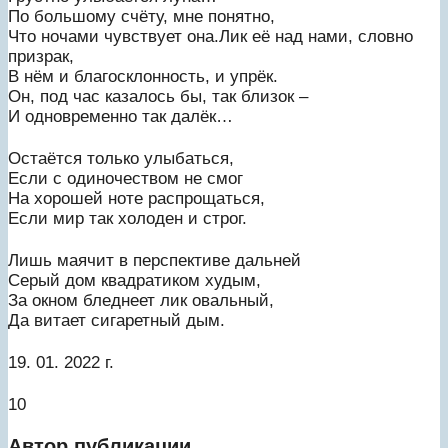
По большому счёту, мне понятно,
Что ночами чувствует она.Лик её над нами, словно
призрак,
В нём и благосклонность, и упрёк.
Он, под час казалось бы, так близок –
И одновременно так далёк…
Остаётся только улыбаться,
Если с одиночеством не смог
На хорошей ноте распрощаться,
Если мир так холоден и строг.
Лишь маячит в перспективе дальней
Серый дом квадратиком худым,
За окном бледнеет лик овальный,
Да витает сигаретный дым.
19. 01. 2022 г.
10
Автор публикации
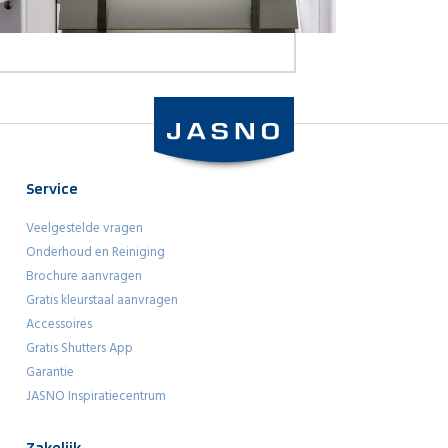
Service
Veelgestelde vragen
Onderhoud en Reiniging
Brochure aanvragen
Gratis kleurstaal aanvragen
Accessoires
Gratis Shutters App
Garantie
JASNO Inspiratiecentrum
Zakelijk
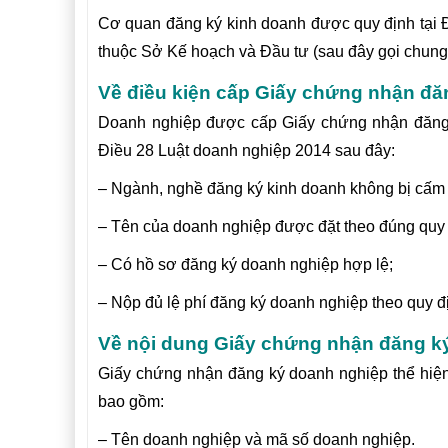
Cơ quan đăng ký kinh doanh được quy định tại 
thuộc Sở Kế hoạch và Đầu tư (sau đây gọi chung
Về điều kiện cấp Giấy chứng nhận đă
Doanh nghiệp được cấp Giấy chứng nhận đăng k
Điều 28 Luật doanh nghiệp 2014 sau đây:
– Ngành, nghề đăng ký kinh doanh không bị cấm 
– Tên của doanh nghiệp được đặt theo đúng quy 
– Có hồ sơ đăng ký doanh nghiệp hợp lệ;
– Nộp đủ lệ phí đăng ký doanh nghiệp theo quy địn
Về nội dung Giấy chứng nhận đăng k
Giấy chứng nhận đăng ký doanh nghiệp thể hiện
bao gồm:
– Tên doanh nghiệp và mã số doanh nghiệp.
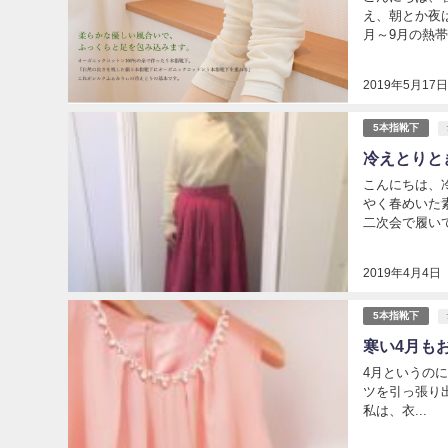
え、朝とか夜
月～9月の熱帯夜
2019年5月17
5本指靴下
冷えとりと
こんにちは、
やく春めいた
二次会で履いて
2019年4月4日
5本指靴下
寒い4月も
4月というの
ツを引っ張り
私は、衣...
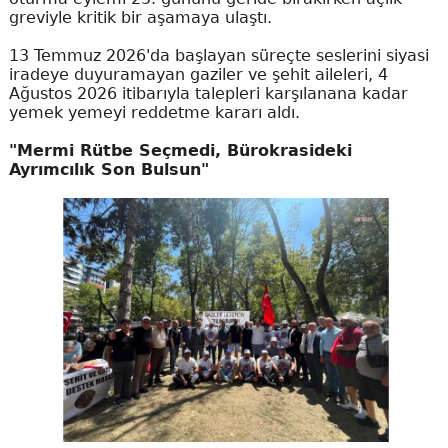
greviyle kritik bir aşamaya ulaştı.
13 Temmuz 2026'da başlayan süreçte seslerini siyasi
iradeye duyuramayan gaziler ve şehit aileleri, 4
Ağustos 2026 itibarıyla talepleri karşılanana kadar
yemek yemeyi reddetme kararı aldı.
"Mermi Rütbe Seçmedi, Bürokrasideki
Ayrımcılık Son Bulsun"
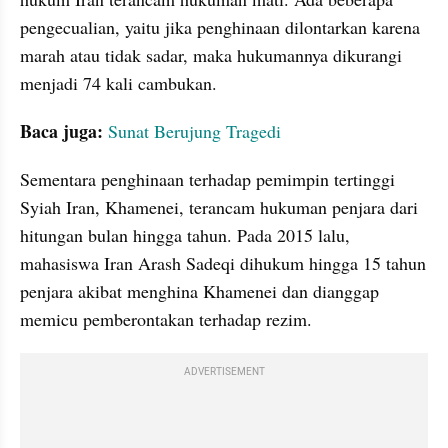
pengecualian, yaitu jika penghinaan dilontarkan karena 
marah atau tidak sadar, maka hukumannya dikurangi 
menjadi 74 kali cambukan.
Baca juga: 
Sunat Berujung Tragedi
Sementara penghinaan terhadap pemimpin tertinggi 
Syiah Iran, Khamenei, terancam hukuman penjara dari 
hitungan bulan hingga tahun. Pada 2015 lalu, 
mahasiswa Iran Arash Sadeqi dihukum hingga 15 tahun 
penjara akibat menghina Khamenei dan dianggap 
memicu pemberontakan terhadap rezim.
ADVERTISEMENT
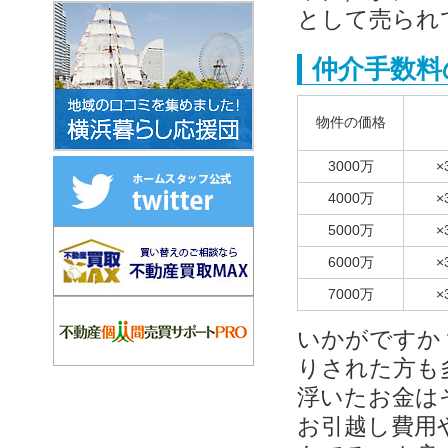
として売られ
仲介手数料
物件の価格
3000万
×
4000万
×
5000万
×
6000万
×
7000万
×
いかがですか
りされた方も
浮いたお金は
お引越し費用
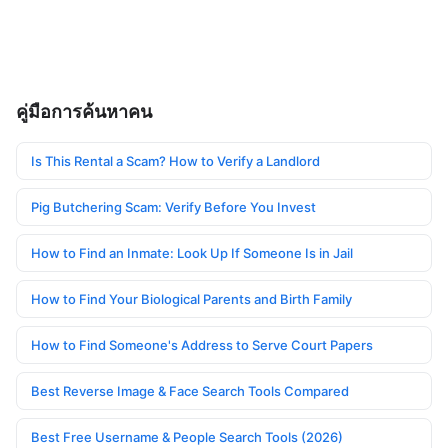
คู่มือการค้นหาคน
Is This Rental a Scam? How to Verify a Landlord
Pig Butchering Scam: Verify Before You Invest
How to Find an Inmate: Look Up If Someone Is in Jail
How to Find Your Biological Parents and Birth Family
How to Find Someone's Address to Serve Court Papers
Best Reverse Image & Face Search Tools Compared
Best Free Username & People Search Tools (2026)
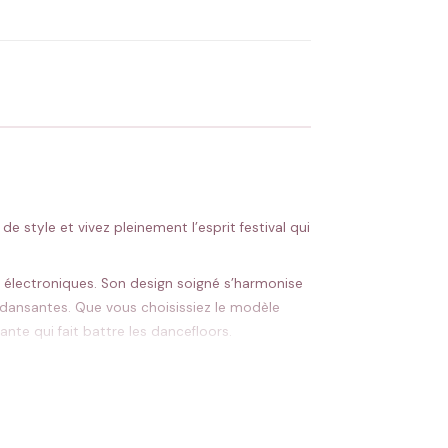
 Flocage en France
✅ Validation avant fabrication
 style et vivez pleinement l’esprit festival qui
s électroniques. Son design soigné s’harmonise
 dansantes. Que vous choisissiez le modèle
te qui fait battre les dancefloors.
 une palette de couleurs variées, elle se
nocturnes.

※

> **What is needed**
Starting with the line that has "Onderhoud en Reiniging" and ending with the line that has "không bị cấm", repeat the lines above exactly, omitting every picture.

> **Problem solution**
Onderhoud en Reiniging
Brochure aanvragen
Gratis kleurstaal aanvragen
Accessoires
Gratis Shutters App
Garantie
JASNO Inspiratiecentrum
Zakelijk
Cơ quan đăng ký kinh doanh được quy định tại 
thuộc Sở Kế hoạch và Đầu tư (sau đây gọi chung
Về điều kiện cấp Giấy chứng nhận đă
Doanh nghiệp được cấp Giấy chứng nhận đăng k
Điều 28 Luật doanh nghiệp 2014 sau đây:
– Ngành, nghề đăng ký kinh doanh không bị cấm 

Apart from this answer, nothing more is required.